I'm a novice programmer getting introduced to C and I'm missing something fundamental about the way my scanf() works. I want to read a single int from the keyboard with code like this:

#include <stdio.h>
#include <stdlib.h>

int main(void) {
    int userBookSelection;
    scanf("%i", &userBookSelection);
    printf("Printing userBookSelection: %i", userBookSelection);

    return EXIT_SUCCESS;
}

When I run the code, the console stays black until I stop debugging. There is never a cursor waiting for keyboard input. When I stop debug I can see this output in the console, same every time:

Printing userBookSelection: 2130567168

I'm debugging in Eclipse with MinGW GCC compiler on Windows. The code syntax seems to be correct -- is it possible there's something wrong in my build path to make this happen? I need to know why scanf() isn't reading for keyboard input.

1
How are you running the code?SLaks
It works as intended when I run your codeTyler
The program as shown is correct ISO C (up to a point: scanf is broken-as-specified, and should never be used in production -- but for this kind of learning exercise it's fine) and should work as intended. Exactly what compiler, debugger, console, operating system, etc. are you using?

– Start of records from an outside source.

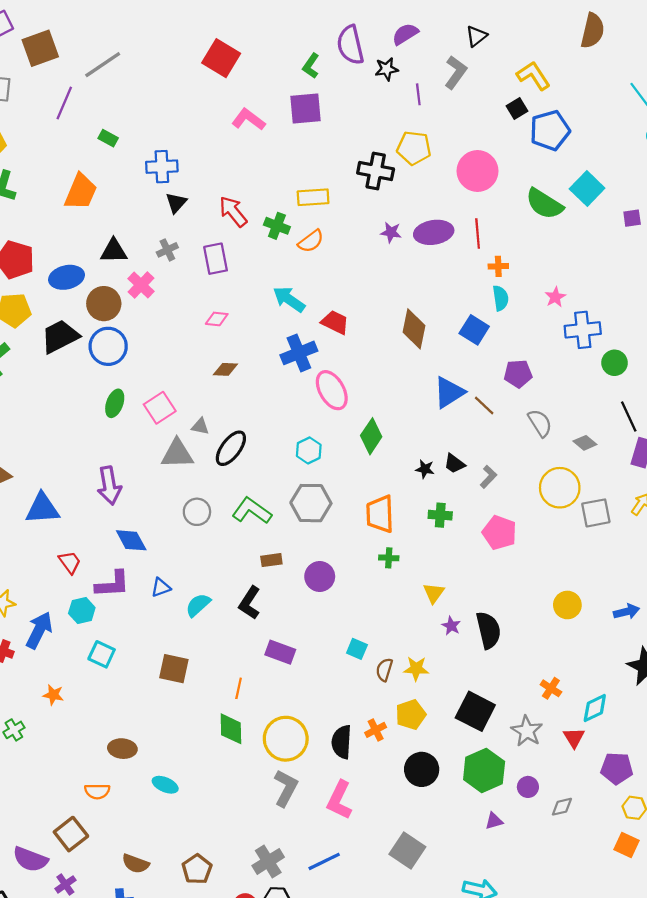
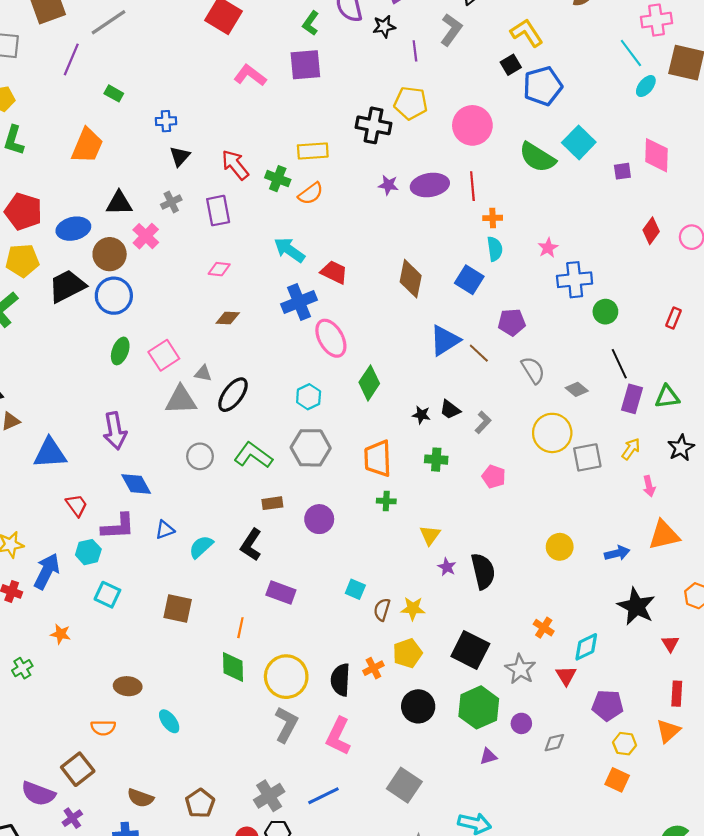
blue cross: (162, 167) -> (166, 121), size x0.7
pink pentagon: (499, 533) -> (494, 477), size x0.7
cyan ellipse: (165, 785) -> (169, 721), turned 30

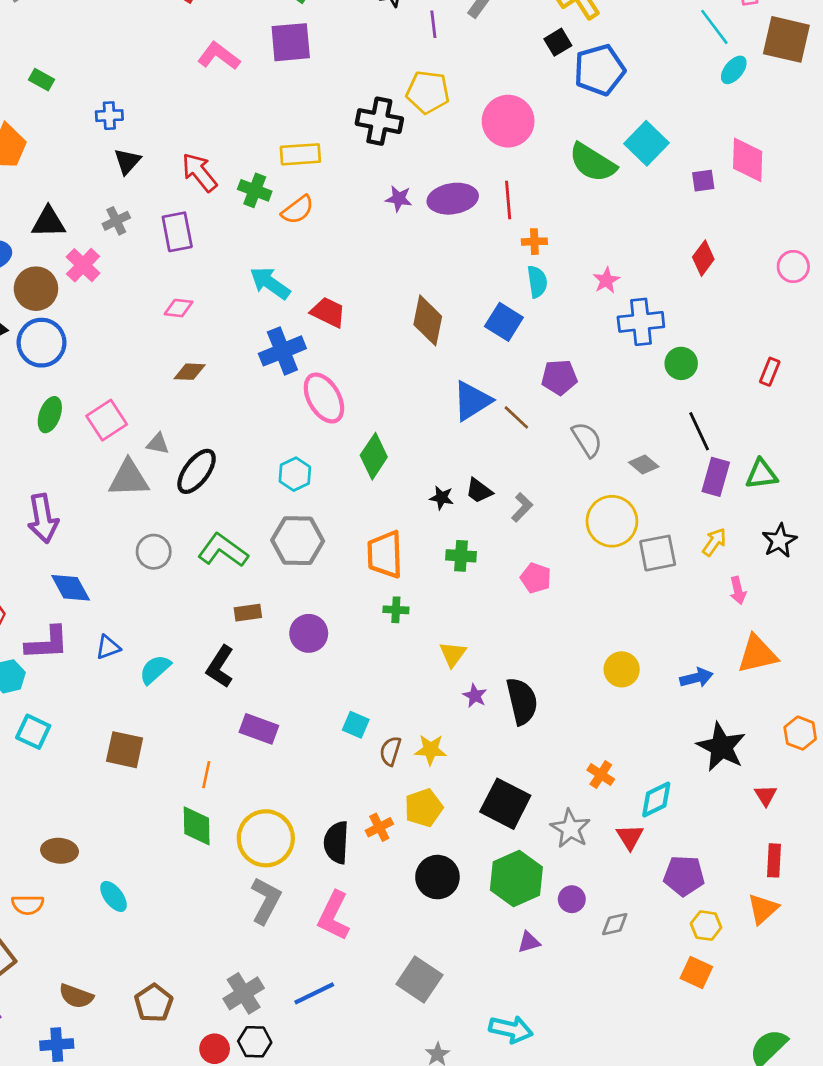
red diamond: (651, 231) -> (703, 258), moved

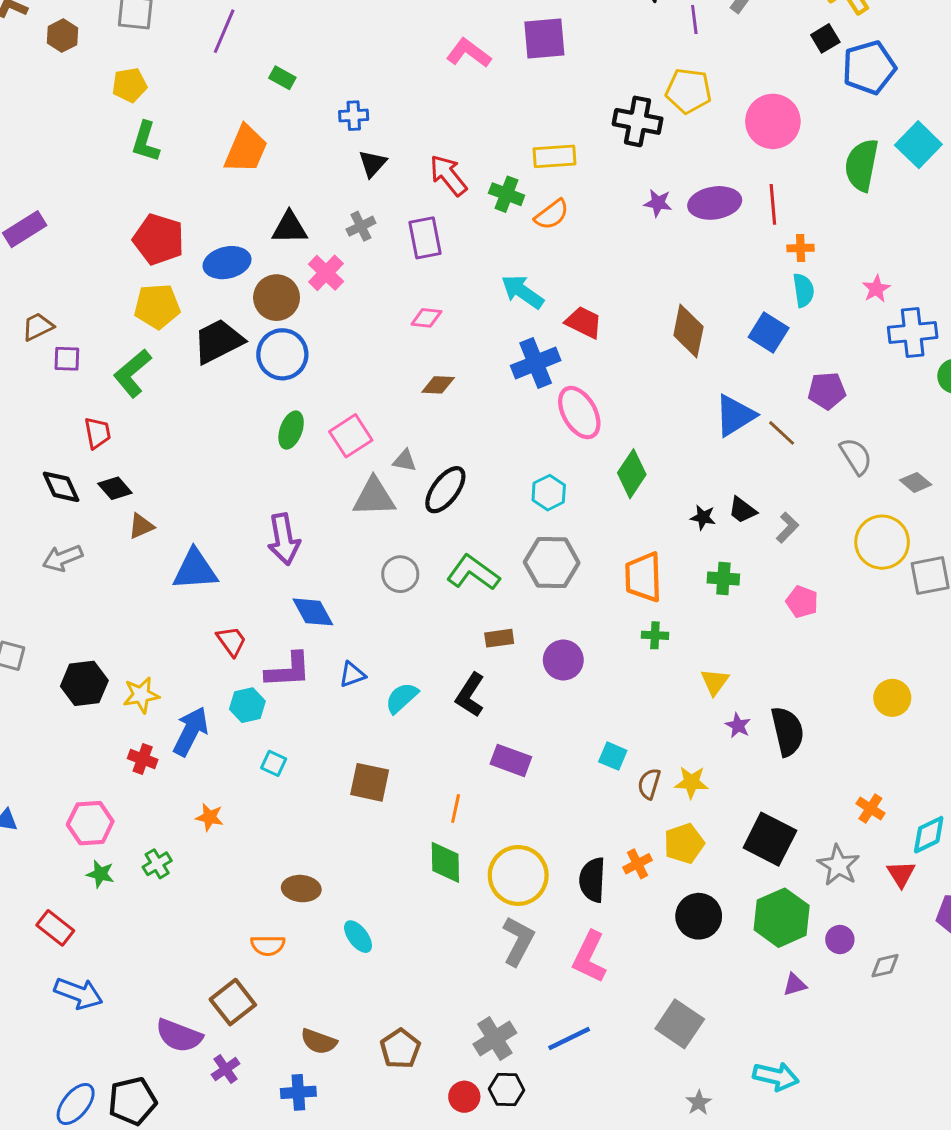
green semicircle: (593, 163) -> (862, 165), turned 69
cyan square: (33, 732) -> (274, 763), size x0.7

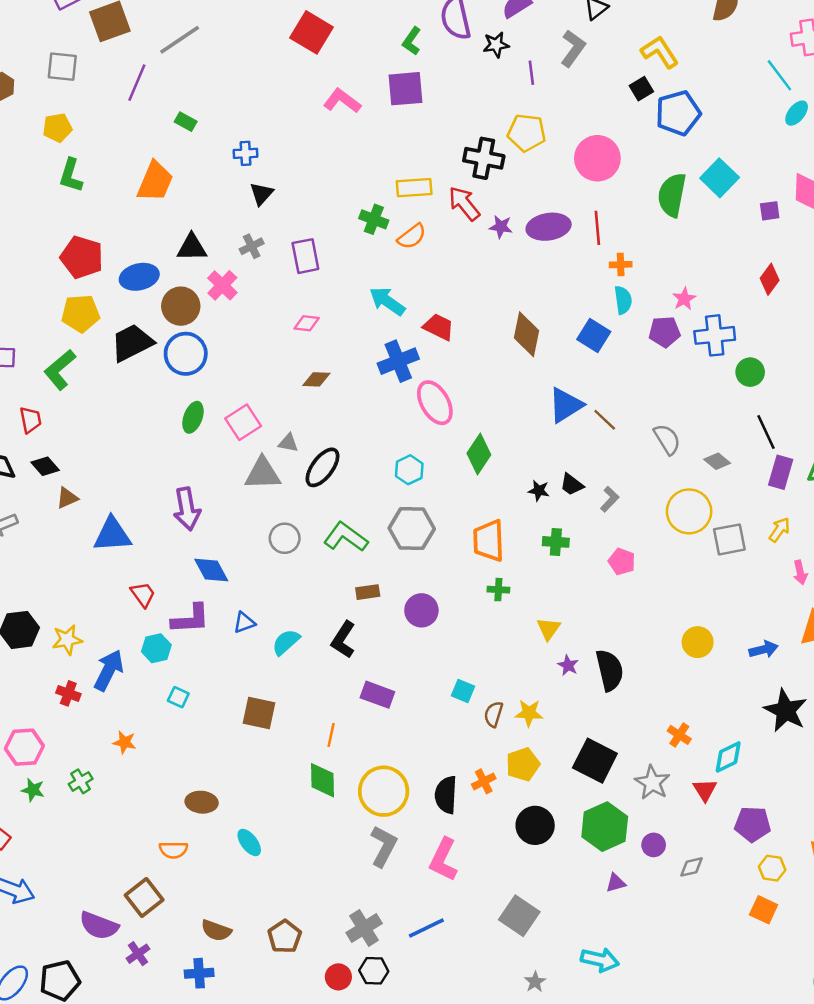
red arrow: (448, 175) -> (464, 203), moved
purple pentagon: (827, 391) -> (665, 332), moved

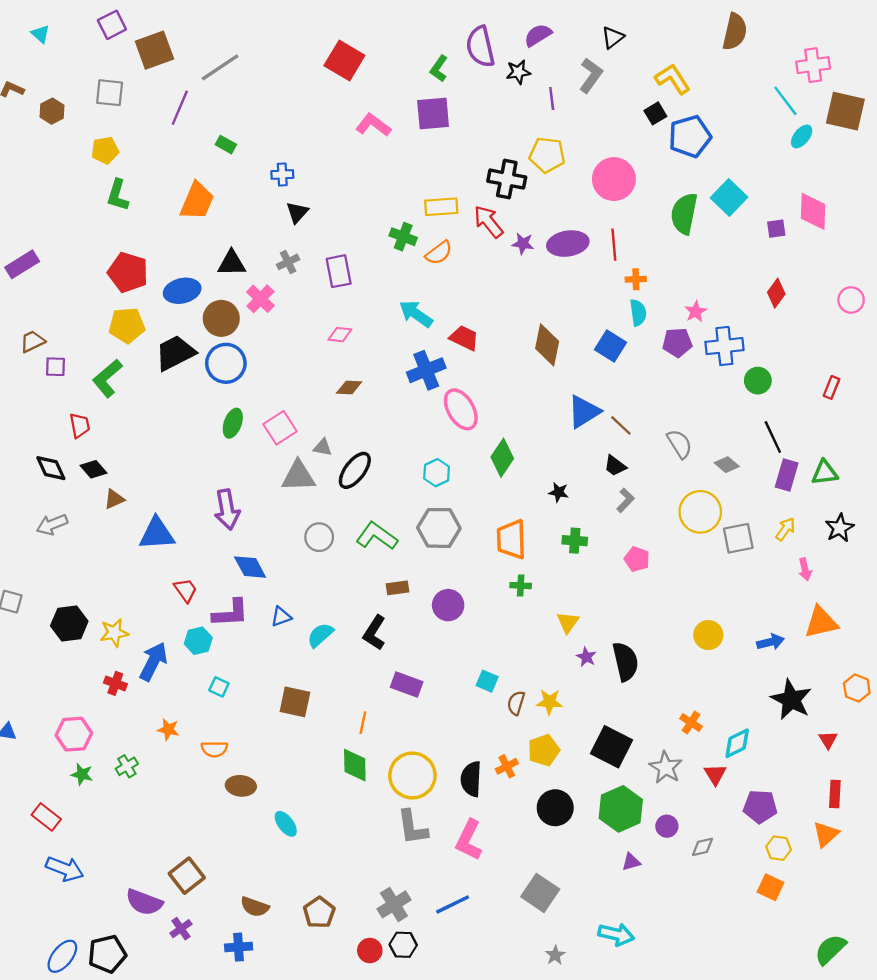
black trapezoid: (572, 485) -> (615, 466), moved
gray L-shape: (384, 846) -> (412, 827), turned 144
orange semicircle: (173, 850) -> (214, 749), moved

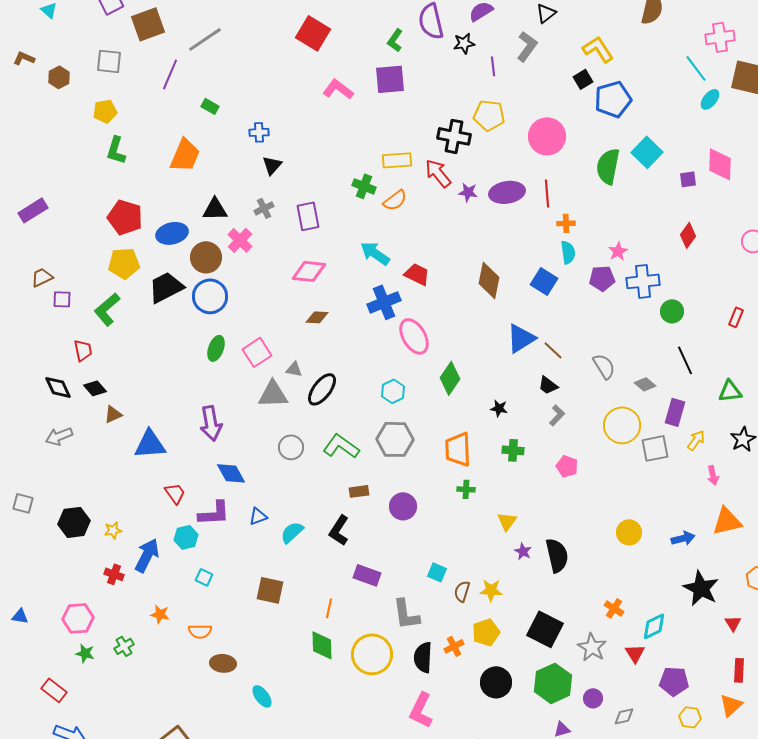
pink diamond: (340, 335) -> (309, 271), size x1.6
purple rectangle: (787, 475) -> (675, 412), moved
yellow star: (114, 633) -> (113, 530), size x0.7
gray L-shape: (412, 827) -> (406, 614), moved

Leave nothing out.zwol
I'm using MinGW GCC compiler in Eclipse, Windows 7.J.M.
scanf() returns a value - you should check it.Martin James

1 Answers

0
votes

So I've gotten a line of code from my professor which takes care of this bug -- whether it's a necessary solution particular to Eclipse and/or MinGW I'm not sure. In any case, here's the code with the additional line:

int main(void) {
    int userBookSelection;
    setvbuf (stdout, NULL, _IONBF, 0);//<---The magic line

    scanf("%i", &userBookSelection);
    printf("Printing userBookSelection: %i", userBookSelection);

    return EXIT_SUCCESS;
}

I'd appreciate any additional wisdom on what's going on, what setvbuf() is doing and how scanf() works more fundamentally.